By opening day, Landrith had won the starting role for the Cubs from Chiti. He played in a major league career-high 111 games, but only had a .222 average to go with 4 home runs and 32 RBI to show for it. He was 1st in the National League in gunning down runners attempting to steal a base with 23 and was 2nd in the league with assists as a catcher. However, Landrith was also 3rd in the National League with 10 passed balls and led all the majors in errors committed as a catcher with 14. He grounded into only 2 double plays, having a ratio of 181 plate appearances per double play, good enough for 3rd in the majors. Landrith had a streak of not grounding into a double play that lasted exactly one year, from May 2, 1956, to May 2, 1957.
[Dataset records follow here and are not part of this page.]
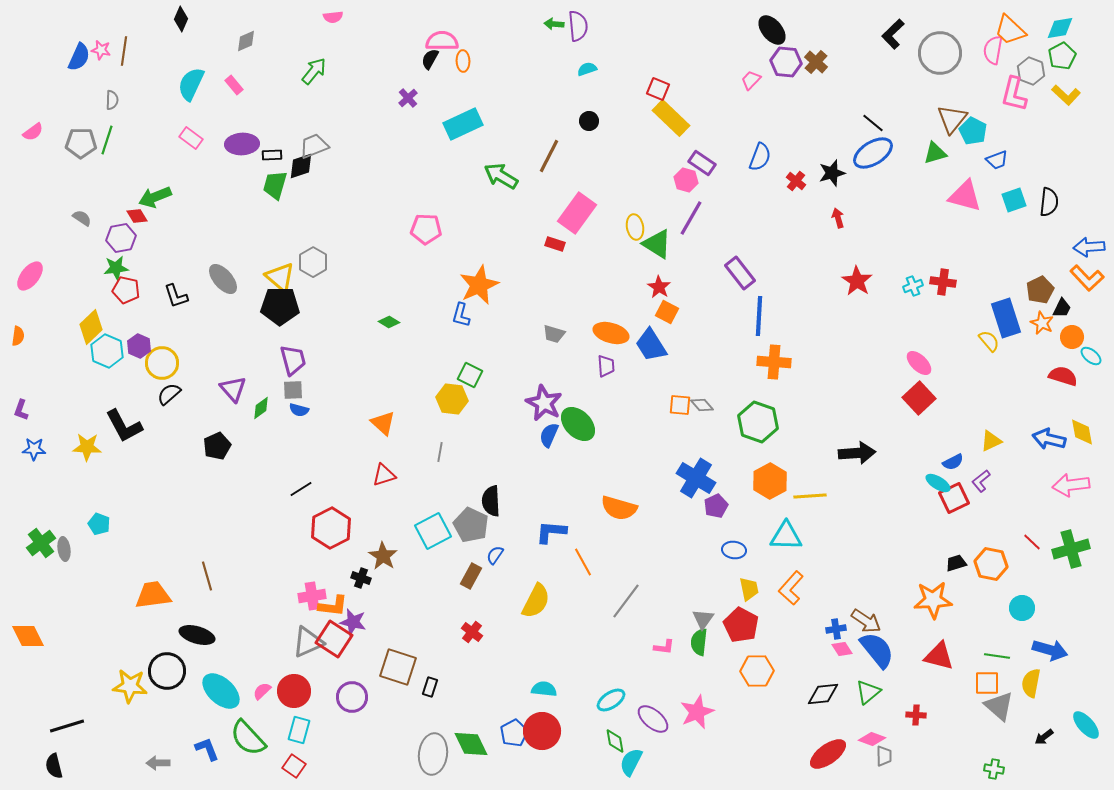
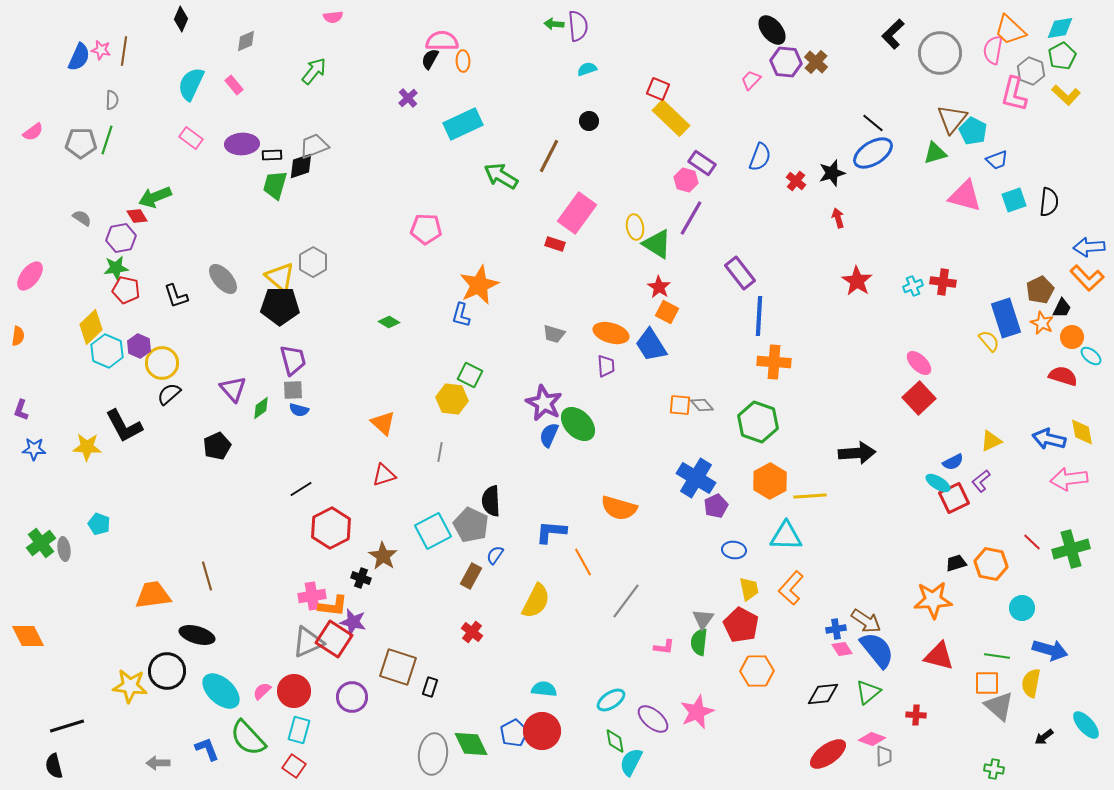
pink arrow at (1071, 485): moved 2 px left, 6 px up
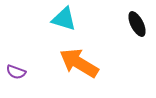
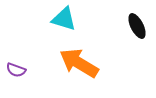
black ellipse: moved 2 px down
purple semicircle: moved 2 px up
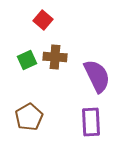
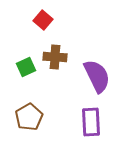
green square: moved 1 px left, 7 px down
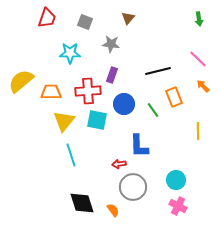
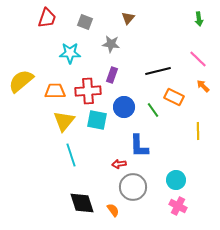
orange trapezoid: moved 4 px right, 1 px up
orange rectangle: rotated 42 degrees counterclockwise
blue circle: moved 3 px down
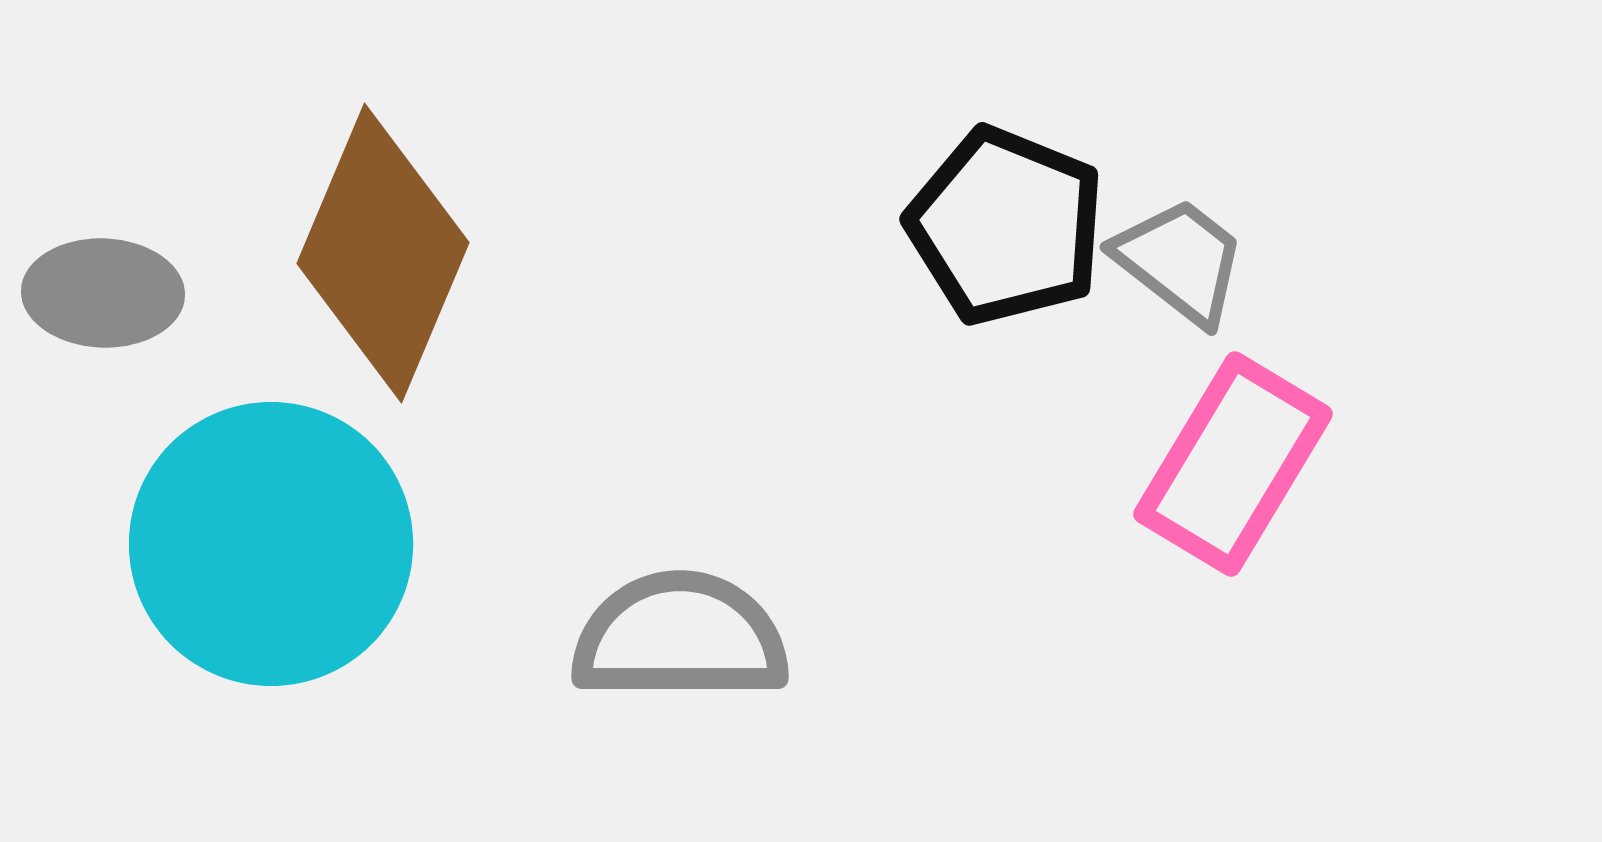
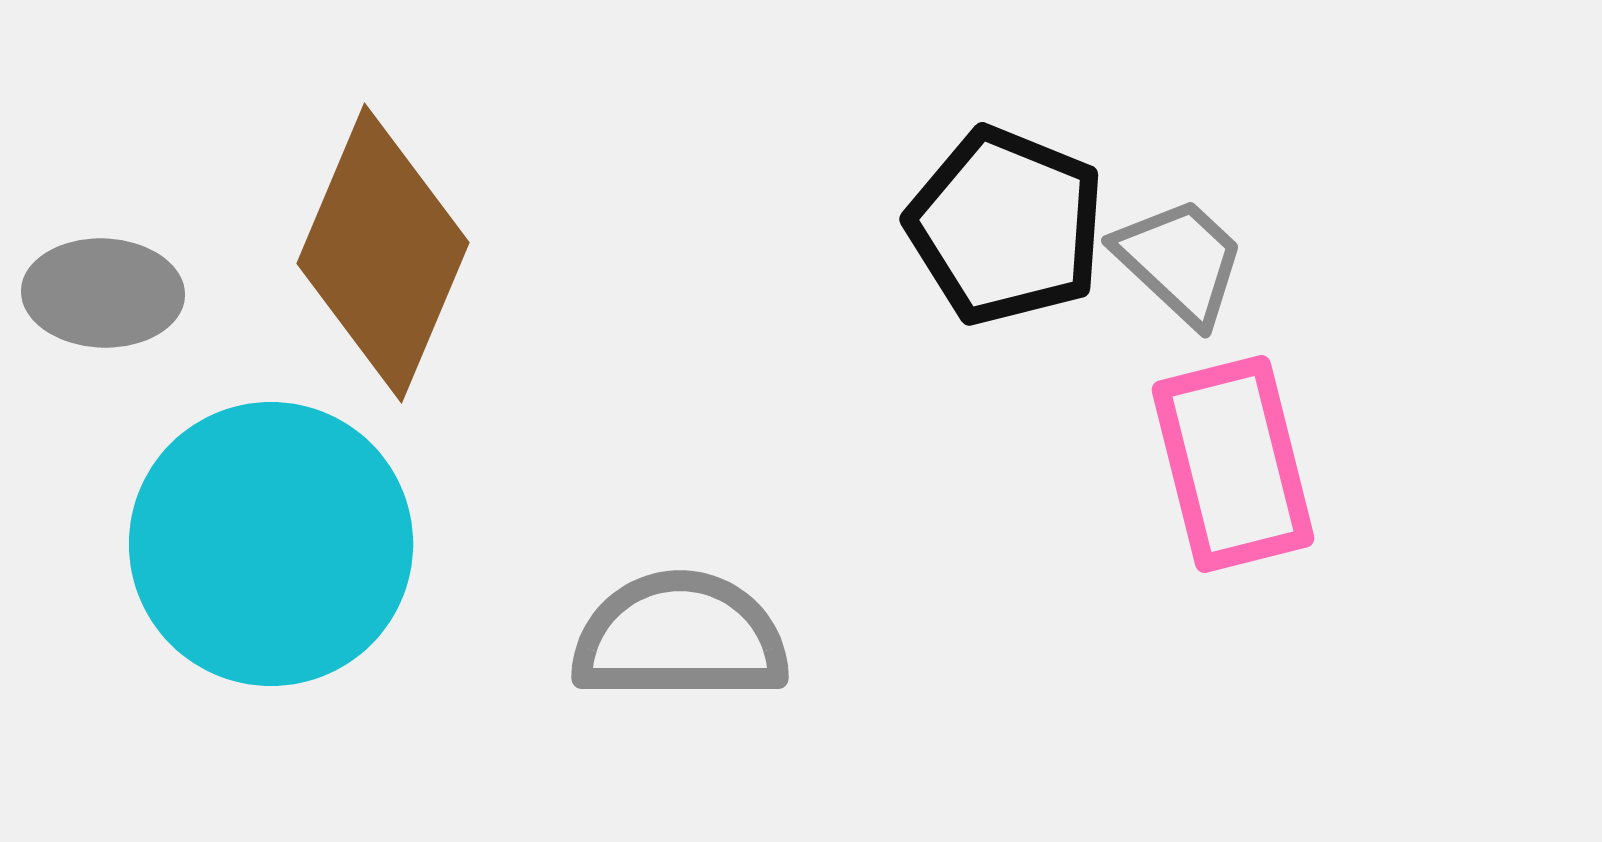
gray trapezoid: rotated 5 degrees clockwise
pink rectangle: rotated 45 degrees counterclockwise
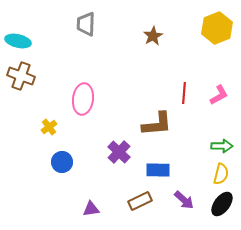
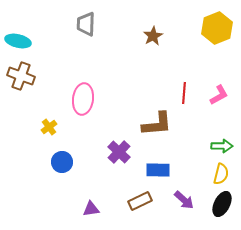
black ellipse: rotated 10 degrees counterclockwise
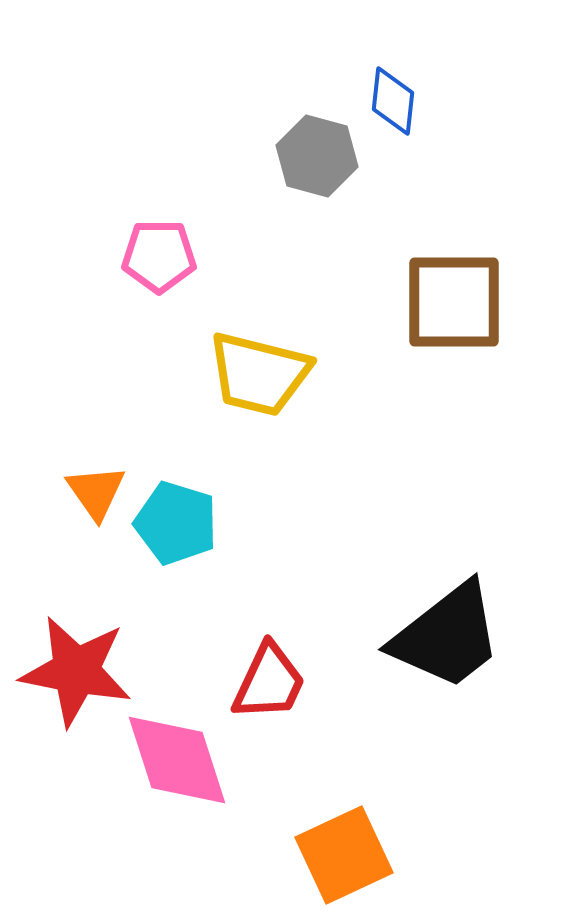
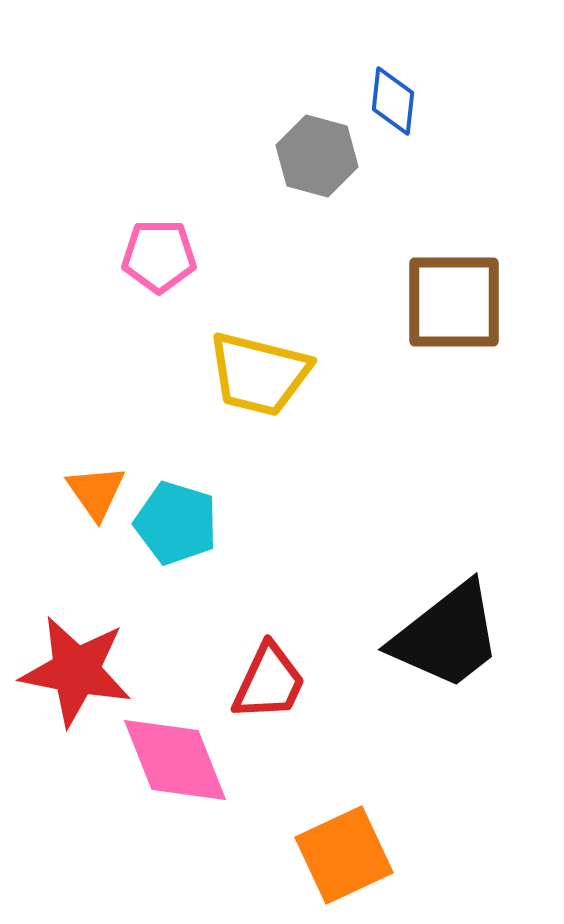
pink diamond: moved 2 px left; rotated 4 degrees counterclockwise
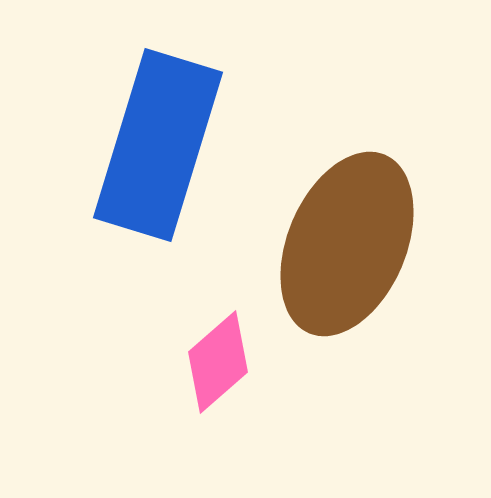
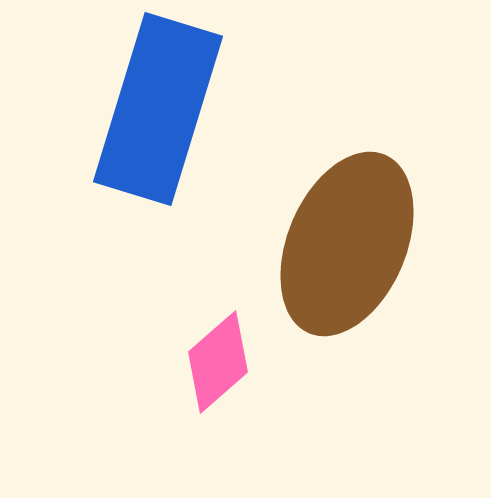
blue rectangle: moved 36 px up
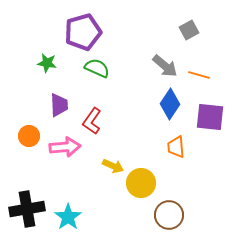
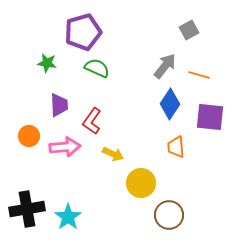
gray arrow: rotated 92 degrees counterclockwise
yellow arrow: moved 12 px up
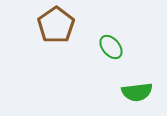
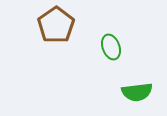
green ellipse: rotated 20 degrees clockwise
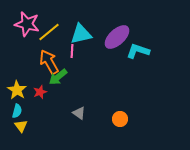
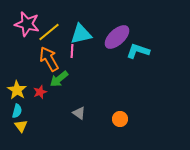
orange arrow: moved 3 px up
green arrow: moved 1 px right, 2 px down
Chicago ended the 1956 season with an atrocious 60–94 record. In September, general manager Stan Hack was set to be fired at the end of the season. Bob Scheffing was hired as new GM on October 12, and the new Cubs regime made it clear that they were not satisfied with the current platoon of Landrith and Chiti working behind the plate with a combined 50 RBI, also implying that defensively the teams catching "left something to be desired." There was reportedly a deal in the works to send Landrith back to the Cincinnati Reds in exchange for former teammate and fellow catcher Smoky Burgess, but it fell through as Landrith was officially dealt to his new team.

===St. Louis Cardinals===
On December 11, 1956, Landrith, along with Jim Davis, Sam Jones, and Eddie Miksis was traded to the St. Louis Cardinals for Wally Lamers, Jackie Collum, Ray Katt, and Tom Poholsky. Landrith locked his in contract for the 1957 season by signing his pact with the Cardinals on December 18. When general manager Fred Hutchinson commented on all the acquisitions the Cards had for the upcoming season, he said that Landrith would be a good backup catcher for current starter Hal Smith, just coming off a successful rookie season.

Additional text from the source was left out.